Among the charity's latest work is a link up with officers from Sutton Coldfield and Erdington Police.
The new partnership aims to help young people in north Birmingham at risk from County Lines.
This is a form of criminal exploitation where urban gangs persuade, coerce or force children and young people to store drugs and money or transport them to other areas.
Aaron, a former Romulus and Sutton Coldfield Town midfielder, said: “We are looking forward to working with the teams at Sutton and Erdington Police.
"If there are young people on the system or who have been identified by Sutton or Erdington Police as being involved in County Lines, they will be given access to 12 weeks of mentoring support from us.

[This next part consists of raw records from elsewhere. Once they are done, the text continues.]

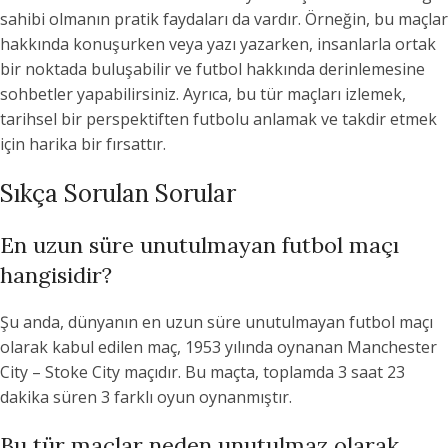
sahibi olmanın pratik faydaları da vardır. Örneğin, bu maçlar
hakkında konuşurken veya yazı yazarken, insanlarla ortak
bir noktada buluşabilir ve futbol hakkında derinlemesine
sohbetler yapabilirsiniz. Ayrıca, bu tür maçları izlemek,
tarihsel bir perspektiften futbolu anlamak ve takdir etmek
için harika bir fırsattır.
Sıkça Sorulan Sorular
En uzun süre unutulmayan futbol maçı
hangisidir?
Şu anda, dünyanın en uzun süre unutulmayan futbol maçı
olarak kabul edilen maç, 1953 yılında oynanan Manchester
City – Stoke City maçıdır. Bu maçta, toplamda 3 saat 23
dakika süren 3 farklı oyun oynanmıştır.
Bu tür maçlar neden unutulmaz olarak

“The aim is for us to support these young people, with the barriers they are facing, and give them pathways and strategies to come away from being involved in County Lines.
"But we also want to tap into the skill-set that there is there and provide them with opportunities.
“We want to tap into the strategic side and tell them, actually, if you put your mind to it, you can actually earn money legitimately, by putting your head down and working hard.”
Aaron added: “We work with all children really but some may have come from difficult backgrounds or had a tough upbringing.
"“They might have anger management issues or behavioural problems. We work with them one to one. A child might be on an exclusion list, falling off the rails.
“We have a chat with them and unpick why they are making the choices they are. We try to make them understand the route they will go down if they make the wrong choices.
"It is about trying to make a difference and it’s something I find very rewarding.”